Senator Rand Paul celebrates his 62% Kentucky re-election victory, attributing urban losses to tribalism and government worker blocs like the 87,000 IRS agents in Northern Virginia. He criticizes Democrats for ignoring gain-of-function research risks, specifically the lack of investigation into Wuhan lab origins despite concerns over chimeric animals and absent native bat hosts. Paul condemns vaccine mandates and lockdowns, citing a mere 0.3% mortality rate versus higher risks from experimental viruses, while advocating for a Republican leadership focused on avoiding foreign entanglements like the Ukraine conflict. Ultimately, his message underscores the urgent need to prioritize national security over unchecked scientific experimentation. [Automatically generated summary]

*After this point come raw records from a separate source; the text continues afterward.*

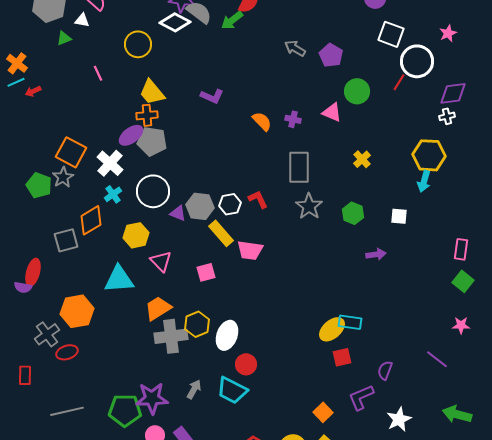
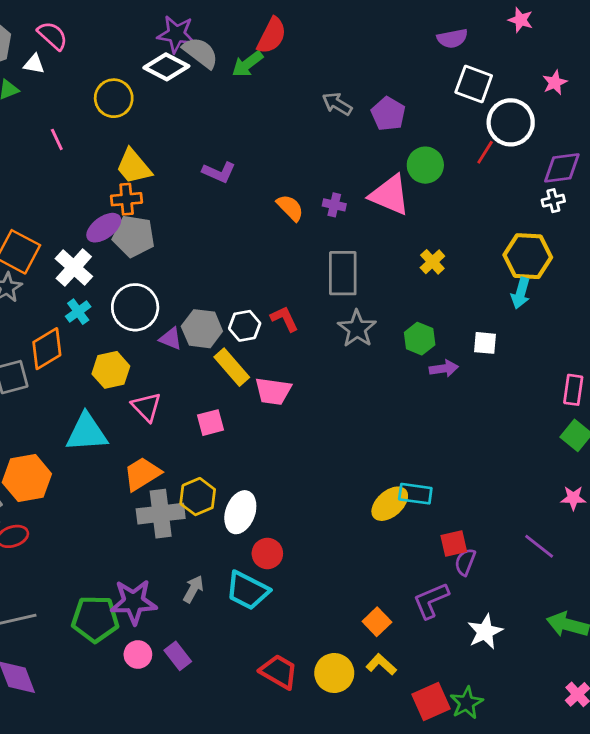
pink triangle: (332, 112) -> (390, 195), size x1.5
purple arrow: (376, 254) -> (444, 369), moved
red square: (342, 357) -> (454, 544), moved

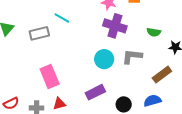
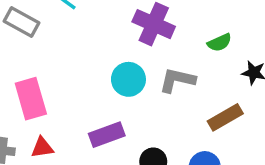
green semicircle: (154, 32) -> (219, 43), turned -40
gray rectangle: (39, 33) -> (22, 22), turned 36

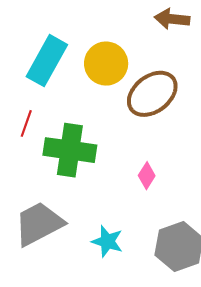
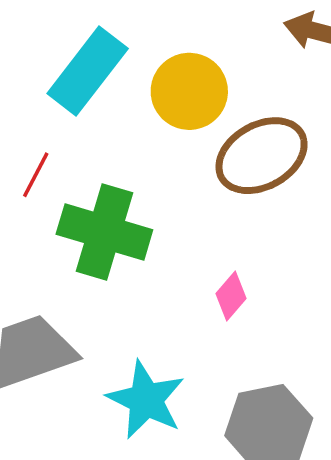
cyan star: (107, 241) -> (146, 400), size x1.4

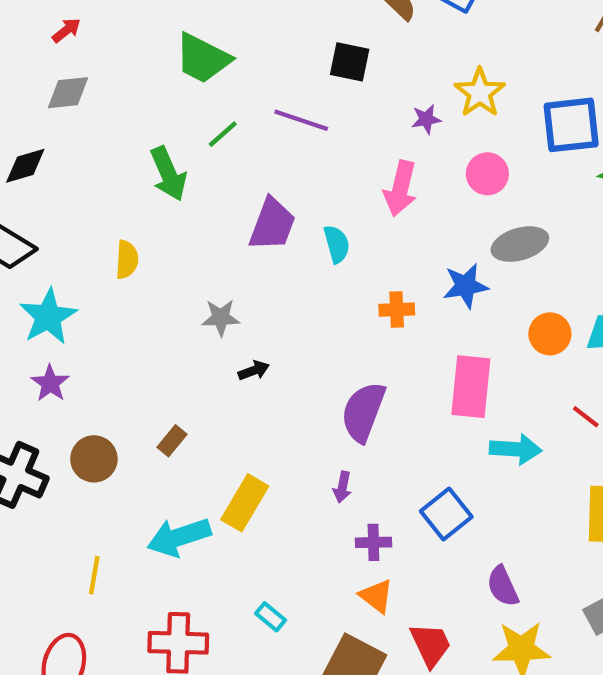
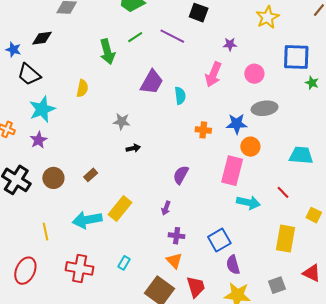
yellow star: (480, 93) -> (267, 17), moved
orange circle: (550, 334) -> (250, 147), moved
purple semicircle: (363, 412) -> (181, 175), size x0.7
blue square: (446, 514) -> (219, 240), moved
yellow line: (94, 575) -> (46, 232), turned -30
cyan rectangle: (271, 617) -> (124, 263), turned 72

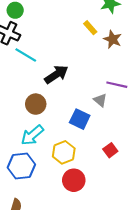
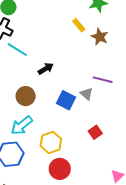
black arrow: (56, 74) -> (46, 69), size x0.7
blue square: (80, 119) -> (66, 100), moved
red square: (110, 150) -> (95, 132), moved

How long do you think that can hold when people look at the map and they see basically an 80 to 90% seemingly red map, and then they see the population centers that are blue, the tension between those two areas?
Well, something's got to give, but we're basically just about evenly divided.
I mean, it's hard to believe you can have an election in Georgia and there's an almost even amount, I mean, almost exactly even amount of people on either side of the divide.
And I think people are voting more just which tribe they think they belong to.
People say, oh, it's about candidate quality.
Well, frankly, Dr. Oz was a great candidate.
I've seen him campaign.
He's a great retail campaigner.
He was on daytime TV, for goodness, for a decade or more.
He's very good with people and very likable, very intelligent, can answer all the questions.
And so I don't think he was defeated because he wasn't quality of candidate.
I think it's that we're in sort of these separate camps.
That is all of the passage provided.